The next three pages, as Dr. Waldman describes how he painstakingly told the family about Lena’s cancer diagnosis, are riveting. After an Arabic-speaking social worker arrives to help with any language issues, the impact of a cancer diagnosis is perfectly described with this passage: “Lena does not speak. Her mother, wide-eyed, lips trembling, fingers working a tear-soaked tissue to shreds, radiates waves of desperation as she speaks—no translation is necessary.” Oncologists reading this clinical episode will undoubtedly revisit tough discussions of their own.

A Window Into Oncology and Humanity

EACH CHAPTER in This Narrow Space opens a window into oncology and the vulnerable patients who depend on their doctors. And as time goes on, the author’s patient roster includes more and more children with a low likelihood of cure. Dr.
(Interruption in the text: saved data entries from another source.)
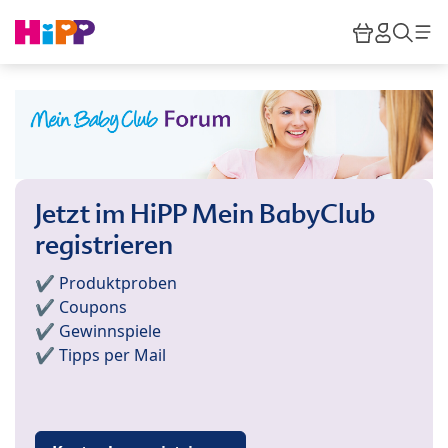
Skip to main content
Warenkor
HiPP M
Such
Jetzt im HiPP Mein BabyClub
registrieren
✔️ Produktproben
✔️ Coupons
✔️ Gewinnspiele
✔️ Tipps per Mail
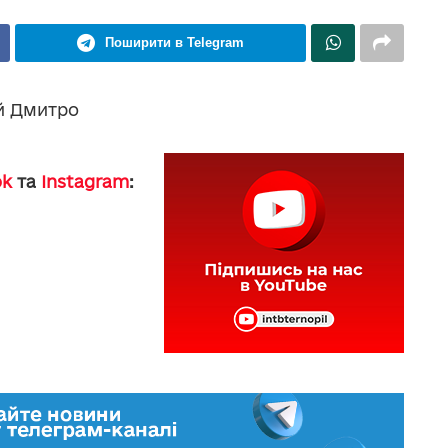
Поширити в Telegram
ий Дмитро
ok
та
Instagram
:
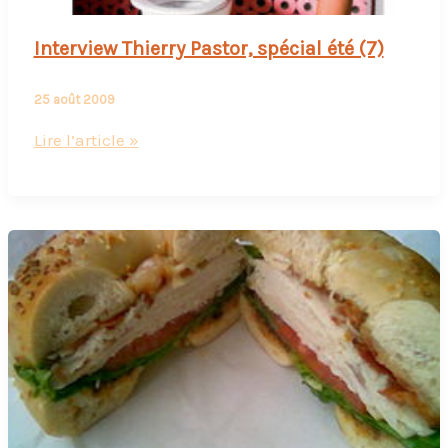
Interview Thierry Pastor, spécial été (7)
25 août 2009
Interview
Lire l’article »
Thierry
Pastor,
spécial
été
(7)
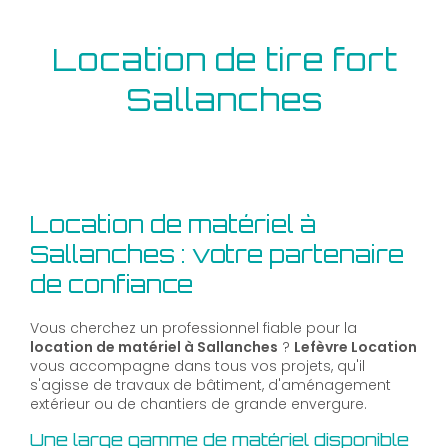
Location de tire fort
Sallanches
Location de matériel à
Sallanches : votre partenaire
de confiance
Vous cherchez un professionnel fiable pour la
location de matériel à Sallanches
?
Lefèvre Location
vous accompagne dans tous vos projets, qu'il
s'agisse de travaux de bâtiment, d'aménagement
extérieur ou de chantiers de grande envergure.
Une large gamme de matériel disponible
Waldman is a man of faith, but it takes its toll.

One of the most charming chapters is titled “Silence.” Patients being told they have cancer often fall silent. At first, those moments made Dr. Waldman anxious, feeling the need to say something. Then he learned the “importance of simply sitting there, of just being present.”

In a book about Israel, there is always the chance that war might erupt, and one does in This Narrow Space. An ugly murder of three young Jews by Palestinians, then Jewish retaliation, equally ugly, precipitates a short, violent war, as Dr. Waldman soldiers on in the clinic. When a frazzled nurse asks him how he remains so calm, he replies, “What choice do we have but to hope? If we stop hoping, all is lost.”

This powerful book is highly recommended for readers of The ASCO Post.